INFORMATION SUPPLIED below:

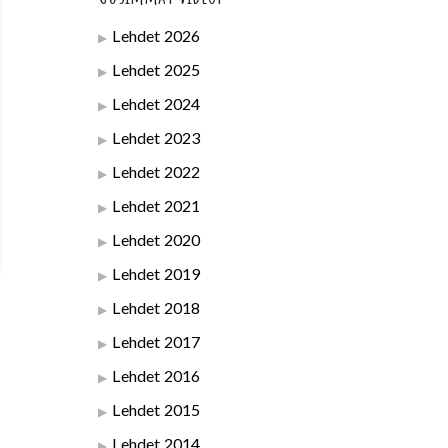
Lehdet 2026
Lehdet 2025
Lehdet 2024
Lehdet 2023
Lehdet 2022
Lehdet 2021
Lehdet 2020
Lehdet 2019
Lehdet 2018
Lehdet 2017
Lehdet 2016
Lehdet 2015
Lehdet 2014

End of INFORMATION SUPPLIED.

ACTIVITY: Your response must restate every record above exactly, with each picture omitted.

PROBLEM SOLUTION:
Lehdet 2026
Lehdet 2025
Lehdet 2024
Lehdet 2023
Lehdet 2022
Lehdet 2021
Lehdet 2020
Lehdet 2019
Lehdet 2018
Lehdet 2017
Lehdet 2016
Lehdet 2015
Lehdet 2014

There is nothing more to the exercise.